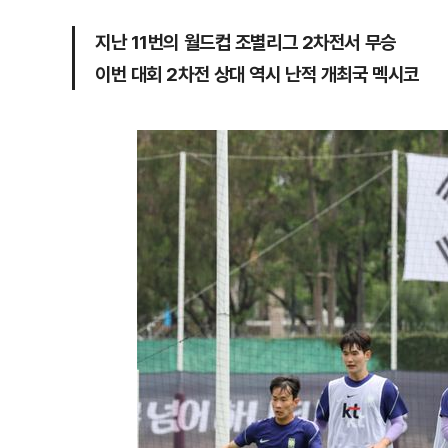
지난 11번의 월드컵 조별리그 2차전서 무승
이번 대회 2차전 상대 역시 난적 개최국 멕시코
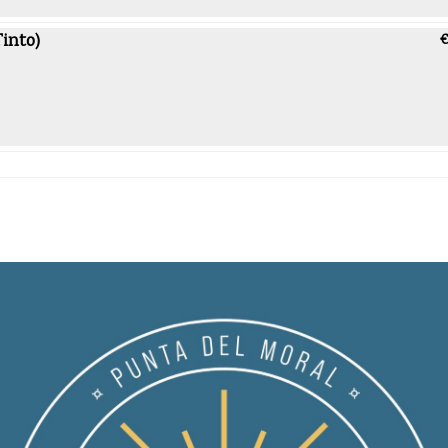
Tinto)
€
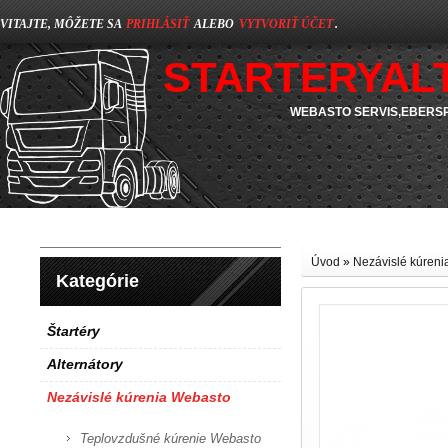
VITAJTE, MÔŽETE SA
PRIHLÁSIŤ
ALEBO
VYTVORIŤ ÚČET
.
STARTERYAL
WEBASTO SERVIS,EBERSP
Úvod
»
Nezávislé kúren
Kategórie
Štartéry
Alternátory
Nezávislé kúrenia Webasto
Teplovzdušné kúrenie Webasto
--------------------
**Your task**
Looking only at the entries, count the lines that contain the word "Nezávislé", then state that count and nothing else.

**Exercise result**
2